Plus, he pointed out how the AltStore will provide users with a “granular view” of the entitlements — or extra permissions — that an app has, before you install it.

Beyond offering developers a new way to make money, Testus claims that the EU version of the AltStore will be “dramatically simpler” to use compared with the current version.

Today, users who want to sideload apps via the AltStore without jailbreaking their iPhone have to use a Mac or PC, provide the AltStore with their Apple ID and password, and then refresh the apps every seven days. That process not only raises security concerns, but is also complex. However, the EU version of AltStore won’t require these steps.

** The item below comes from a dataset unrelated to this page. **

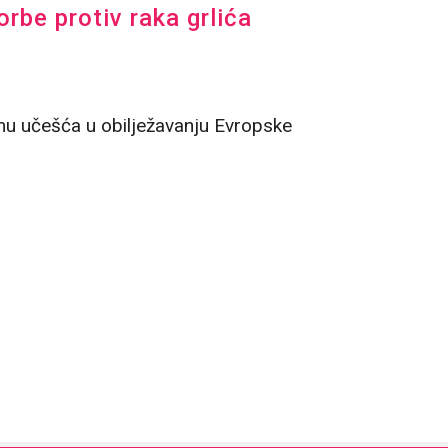
be protiv raka grlića
zmu učešća u obilježavanju Evropske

“It all works virtually the same as the App Store now,” Testut says.

In the screenshots he shared, the AltStore looks much like a modern-day app store, with categories like Games, Lifestyle and Utilities, as well as buttons to download its free apps, as on Apple’s App Store. However, the user interface will be slightly different, as Apple requires developers to insert an additional confirmation screen after the user clicks to install an app. This screen warns consumers that updates and purchases will be managed by the AltStore, as opposed to Apple.

Testut also notes that the AltStore apps have to be notarized by Apple in order to be installed, so it won’t be able to install just any sideloaded app available as an .ipa file.

The new AltStore is ready to launch now, but Testut says he’s waiting on final approval from Apple.